Genomics Research Center, Academia Sinica, 128 Academia Road, Section 2, Taipei, 115, Taiwan.
Division of Pulmonary and Critical Care Medicine, Department of Internal Medicine, Kaohsiung Medical University Hospital, Kaohsiung Medical University, Kaohsiung, Taiwan.
J Hematol Oncol. 2019 Jan 29;12(1):12. doi: 10.1186/s13045-019-0698-5.
Adenylate kinase 4 (AK4) has been identified as a biomarker of metastasis in lung cancer. However, the impacts of AK4 on metabolic genes and its translational value for drug repositioning remain unclear.
Ingenuity upstream analyses were used to identify potential transcription factors that regulate the AK4 metabolic gene signature. The expression of AK4 and its upstream regulators in lung cancer patients was examined via immunohistochemistry. Pharmacological and gene knockdown/overexpression approaches were used to investigate the interplay between AK4 and its upstream regulators during epithelial-to-mesenchymal transition (EMT). Drug candidates that reversed AK4-induced gene expression were identified by querying a connectivity map. Orthotopic xenograft mouse models were established to evaluate the therapeutic efficacy of drug candidates for metastatic lung cancer.
We found that HIF-1α is activated in the AK4 metabolic gene signature. IHC analysis confirmed this positive correlation, and the combination of both predicts worse survival in lung cancer patients. Overexpression of AK4 exaggerates HIF-1α protein expression by increasing intracellular ROS levels and subsequently induces EMT under hypoxia. Attenuation of ROS production with N-acetylcysteine abolishes AK4-induced invasion potential under hypoxia. Pharmacogenomics analysis of the AK4 gene signature revealed that withaferin-A could suppress the AK4-HIF-1α signaling axis and serve as a potent anti-metastatic agent in lung cancer.
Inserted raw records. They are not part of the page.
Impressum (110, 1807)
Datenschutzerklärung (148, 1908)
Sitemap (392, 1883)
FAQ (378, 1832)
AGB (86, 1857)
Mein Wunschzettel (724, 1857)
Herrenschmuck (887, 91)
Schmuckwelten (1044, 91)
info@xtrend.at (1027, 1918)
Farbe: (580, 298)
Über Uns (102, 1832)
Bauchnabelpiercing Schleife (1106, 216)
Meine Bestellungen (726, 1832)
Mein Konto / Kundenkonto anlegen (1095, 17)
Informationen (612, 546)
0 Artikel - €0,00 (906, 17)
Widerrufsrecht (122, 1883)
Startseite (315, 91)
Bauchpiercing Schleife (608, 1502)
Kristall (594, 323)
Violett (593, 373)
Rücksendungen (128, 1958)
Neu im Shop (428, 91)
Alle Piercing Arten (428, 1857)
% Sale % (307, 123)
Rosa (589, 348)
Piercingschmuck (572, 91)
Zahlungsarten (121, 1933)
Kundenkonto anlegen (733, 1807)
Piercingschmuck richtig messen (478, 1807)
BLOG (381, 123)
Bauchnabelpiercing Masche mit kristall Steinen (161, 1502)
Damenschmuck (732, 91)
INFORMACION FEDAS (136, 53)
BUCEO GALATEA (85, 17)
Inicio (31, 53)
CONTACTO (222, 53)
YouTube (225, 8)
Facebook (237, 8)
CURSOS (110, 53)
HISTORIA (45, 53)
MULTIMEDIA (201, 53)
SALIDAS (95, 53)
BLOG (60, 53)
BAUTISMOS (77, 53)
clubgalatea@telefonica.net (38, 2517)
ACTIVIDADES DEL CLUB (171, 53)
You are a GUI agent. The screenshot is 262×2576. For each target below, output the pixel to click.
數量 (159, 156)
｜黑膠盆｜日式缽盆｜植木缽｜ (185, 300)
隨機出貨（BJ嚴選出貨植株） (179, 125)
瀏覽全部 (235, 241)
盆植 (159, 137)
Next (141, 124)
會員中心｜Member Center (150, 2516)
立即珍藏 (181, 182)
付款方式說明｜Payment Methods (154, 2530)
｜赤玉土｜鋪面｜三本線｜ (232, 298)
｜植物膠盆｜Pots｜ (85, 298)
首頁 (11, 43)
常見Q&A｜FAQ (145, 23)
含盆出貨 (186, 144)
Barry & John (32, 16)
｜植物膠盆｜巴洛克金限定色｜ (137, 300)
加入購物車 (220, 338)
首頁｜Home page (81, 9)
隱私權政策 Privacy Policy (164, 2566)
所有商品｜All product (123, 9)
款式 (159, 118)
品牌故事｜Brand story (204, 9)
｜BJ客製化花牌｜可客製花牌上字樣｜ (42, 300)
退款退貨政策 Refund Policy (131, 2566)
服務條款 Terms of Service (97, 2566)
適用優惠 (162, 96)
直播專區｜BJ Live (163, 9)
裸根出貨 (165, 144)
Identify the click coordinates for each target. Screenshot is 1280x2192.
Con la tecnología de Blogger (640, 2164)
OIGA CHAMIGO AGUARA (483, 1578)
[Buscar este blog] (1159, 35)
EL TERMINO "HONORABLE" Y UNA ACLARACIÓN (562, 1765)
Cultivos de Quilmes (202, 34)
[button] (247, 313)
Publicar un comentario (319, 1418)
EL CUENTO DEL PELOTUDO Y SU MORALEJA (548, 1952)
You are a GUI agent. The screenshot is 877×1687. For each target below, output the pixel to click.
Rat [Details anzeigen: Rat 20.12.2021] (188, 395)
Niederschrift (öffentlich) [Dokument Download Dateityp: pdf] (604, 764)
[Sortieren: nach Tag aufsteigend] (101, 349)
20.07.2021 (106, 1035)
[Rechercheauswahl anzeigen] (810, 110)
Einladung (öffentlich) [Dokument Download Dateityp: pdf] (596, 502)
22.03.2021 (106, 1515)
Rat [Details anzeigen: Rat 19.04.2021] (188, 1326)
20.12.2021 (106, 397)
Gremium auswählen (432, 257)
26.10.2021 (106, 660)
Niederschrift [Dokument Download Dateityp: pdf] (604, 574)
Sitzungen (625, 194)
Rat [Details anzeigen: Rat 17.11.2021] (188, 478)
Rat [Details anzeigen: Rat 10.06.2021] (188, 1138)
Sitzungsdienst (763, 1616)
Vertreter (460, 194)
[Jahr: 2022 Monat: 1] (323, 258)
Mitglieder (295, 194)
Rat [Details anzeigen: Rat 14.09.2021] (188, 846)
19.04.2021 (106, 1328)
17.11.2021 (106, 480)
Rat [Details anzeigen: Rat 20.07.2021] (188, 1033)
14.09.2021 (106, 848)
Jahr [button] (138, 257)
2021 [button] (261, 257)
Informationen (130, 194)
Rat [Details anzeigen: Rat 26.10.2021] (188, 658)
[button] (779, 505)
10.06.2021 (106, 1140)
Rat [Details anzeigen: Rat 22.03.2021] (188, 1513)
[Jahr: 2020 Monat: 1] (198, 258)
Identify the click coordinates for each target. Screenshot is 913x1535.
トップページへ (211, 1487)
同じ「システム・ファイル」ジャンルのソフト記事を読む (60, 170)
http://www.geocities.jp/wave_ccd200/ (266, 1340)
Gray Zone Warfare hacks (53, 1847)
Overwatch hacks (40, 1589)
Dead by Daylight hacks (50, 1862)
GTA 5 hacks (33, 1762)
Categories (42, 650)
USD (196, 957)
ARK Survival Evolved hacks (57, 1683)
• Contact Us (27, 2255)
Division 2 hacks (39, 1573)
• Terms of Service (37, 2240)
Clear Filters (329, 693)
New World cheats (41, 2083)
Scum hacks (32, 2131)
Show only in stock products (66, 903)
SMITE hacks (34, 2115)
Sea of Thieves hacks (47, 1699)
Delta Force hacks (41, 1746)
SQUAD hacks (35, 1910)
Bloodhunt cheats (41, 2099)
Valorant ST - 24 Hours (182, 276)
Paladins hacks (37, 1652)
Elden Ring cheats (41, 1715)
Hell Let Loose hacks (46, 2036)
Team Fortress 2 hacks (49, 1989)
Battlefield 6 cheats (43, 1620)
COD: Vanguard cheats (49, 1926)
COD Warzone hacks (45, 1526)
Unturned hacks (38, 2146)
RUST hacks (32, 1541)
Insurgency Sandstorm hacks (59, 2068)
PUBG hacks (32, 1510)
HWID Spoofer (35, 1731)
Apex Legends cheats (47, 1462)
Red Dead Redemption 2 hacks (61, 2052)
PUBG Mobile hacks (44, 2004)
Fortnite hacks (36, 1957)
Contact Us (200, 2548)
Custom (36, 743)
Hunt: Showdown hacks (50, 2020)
Overexpression of AK4 promotes lung cancer metastasis by enhancing HIF-1α stability and EMT under hypoxia. Reversing the AK4 gene signature with withaferin-A may serve as a novel therapeutic strategy to treat metastatic lung cancer.
腺苷酸激酶 4(AK4)已被确定为肺癌转移的生物标志物。然而,AK4 对代谢基因的影响及其在药物再定位方面的翻译价值尚不清楚。
使用Ingenuity 上游分析来确定调节 AK4 代谢基因特征的潜在转录因子。通过免疫组织化学检查肺癌患者中 AK4 及其上游调节剂的表达。采用药理学和基因敲低/过表达方法研究上皮-间充质转化(EMT)过程中 AK4 与其上游调节剂之间的相互作用。通过查询连接组学来确定逆转 AK4 诱导的基因表达的候选药物。建立原位异种移植小鼠模型,以评估候选药物治疗转移性肺癌的疗效。
我们发现 HIF-1α 在 AK4 代谢基因特征中被激活。免疫组织化学分析证实了这种正相关,并且两者的组合预测肺癌患者的生存情况更差。AK4 的过表达通过增加细胞内 ROS 水平来夸大 HIF-1α 蛋白表达,进而在缺氧下诱导 EMT。用 N-乙酰半胱氨酸抑制 ROS 产生可消除 AK4 诱导的缺氧下的侵袭潜能。AK4 基因特征的药物基因组学分析表明,醉茄内酯 A 可以抑制 AK4-HIF-1α 信号轴,并作为一种有效的抗肺癌转移剂。
AK4 的过表达通过增强缺氧下的 HIF-1α 稳定性和 EMT 促进肺癌转移。用醉茄内酯 A 逆转 AK4 基因特征可能是治疗转移性肺癌的一种新的治疗策略。